LETTER
Helicobacter pylori infection is a major risk factor for several gastroduodenal diseases, including gastric ulcer, duodenal ulcer, gastric mucosa-associated lymphoid tissue (MALT) lymphoma, and distal gastric cancer (4, 6, 9). Although it is unknown when and how the human population became infected with H. pylori in developed countries, Weyermann et al. reported that H. pylori is almost always acquired in early childhood (11). Probiotics intended for the control of H. pylori as well as for antibacterial chemotherapy against H. pylori have attracted attention (10). Current systematic reviews describe probiotics as an adjunct to first-line triple therapy and not as antibacterial chemotherapy. Whether adjunctive therapy enhances eradication rates remains controversial, but there is more evidence supporting the role of probiotics in reducing the frequency of side effects caused by the triple-therapy regimen (7). Lactobacillus gasseri OLL2716 proved effective in both suppressing H. pylori colonization of the stomach and reducing gastric mucosal inflammation (8). We reported that an L. gasseri OLL2716 strain contained in a yogurt drink can colonize the gastric mucus layer in infected patients (3). However, the mechanism by which that L. gasseri OLL2716 strain controlled H. pylori strains was unknown.

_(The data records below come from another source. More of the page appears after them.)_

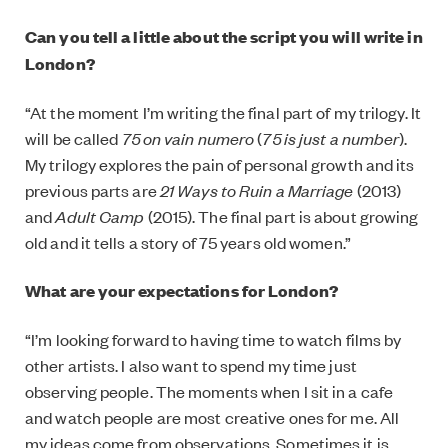
Can you tell a little about the script you will write in
London?
“At the moment I’m writing the final part of my trilogy. It
will be called
75 on vain numero
(
75 is just a number
).
My trilogy explores the pain of personal growth and its
previous parts are
21 Ways to Ruin a Marriage
(2013)
and
Adult Camp
(2015). The final part is about growing
old and it tells a story of 75 years old women.”
What are your expectations for London?
“I’m looking forward to having time to watch films by
other artists. I also want to spend my time just
observing people. The moments when I sit in a cafe
and watch people are most creative ones for me. All
my ideas come from observations. Sometimes it is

Probiotic effects of L. gasseri OLL2716 against the H. pylori ATCC 43504 strain were investigated. A total of 10 μg/ml of L. gasseri OLL2716 solution (105 CFU/ml) was added to H. pylori cultured for 24 h on 5% sheep blood agar plates, and the strains were cocultured at 37°C under microaerobic conditions for 24 h and 48 h. The two cocultured strains were adhered to cover glasses by treating them with Cell-Tak (BD Biosciences, Tokyo). The cells were fixed with 2.5% glutaraldehyde and 0.1 M cacodylate buffer for 24 h, postfixed with 1% osmium tetroxide, dehydrated in increasing concentrations of ethanol (50%, 70%, and 99.5%), and subjected to critical-point drying. Each sample was examined using a VE-8800 electron microscope (Keyence, Osaka, Japan). The H. pylori strains cocultivated with L. gasseri OLL2716 for 24 h converted from rods to coccoids (Fig. 1). We cultured these H. pylori coccoids again. However, they did not grow on sheep blood agar plates.
Fig 1.
Coccoid conversion of H. pylori strains caused by L. gasseri OLL2716 or dl-lactic acid. (A) H. pylori ATCC 43504. (B) L. gasseri OLL2716. L. gasseri OLL2716 was added to H. pylori on agar plates and cocultured for 24 h (C) and 48 h (D). Coccoid conversion of H. pylori was observed after coculture for 24 h (C), and after 48 h, the number of coccoids decreased (D). Either 0.1% (0.9 g/liter) (E) or 1% (9 g/liter) (F) dl-lactic acid was added to H. pylori cultured on agar plates, and coccoid conversion of H. pylori was observed (E). However, reduction of the size and number of H. pylori organisms was observed with 9% lactic acid (F). Magnification, ×5,000. Bar, 2 μm.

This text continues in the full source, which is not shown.